═════ Exercise materials ═════
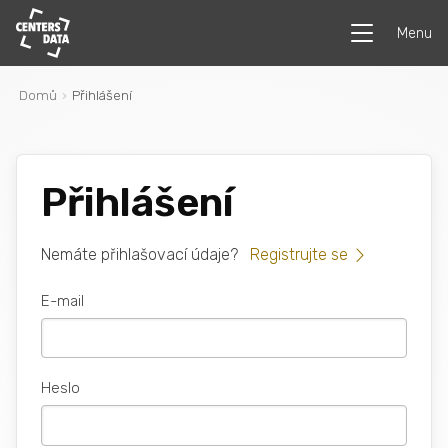
Menu
Domů
Přihlášení
Přihlášení
Nemáte přihlašovací údaje?
Registrujte se
E-mail
Heslo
═════
*Work required*
Once the pictures are set aside, retype the rest of the listing exactly.

*Expected answer*
Menu
Domů
Přihlášení
Přihlášení
Nemáte přihlašovací údaje?
Registrujte se
E-mail
Heslo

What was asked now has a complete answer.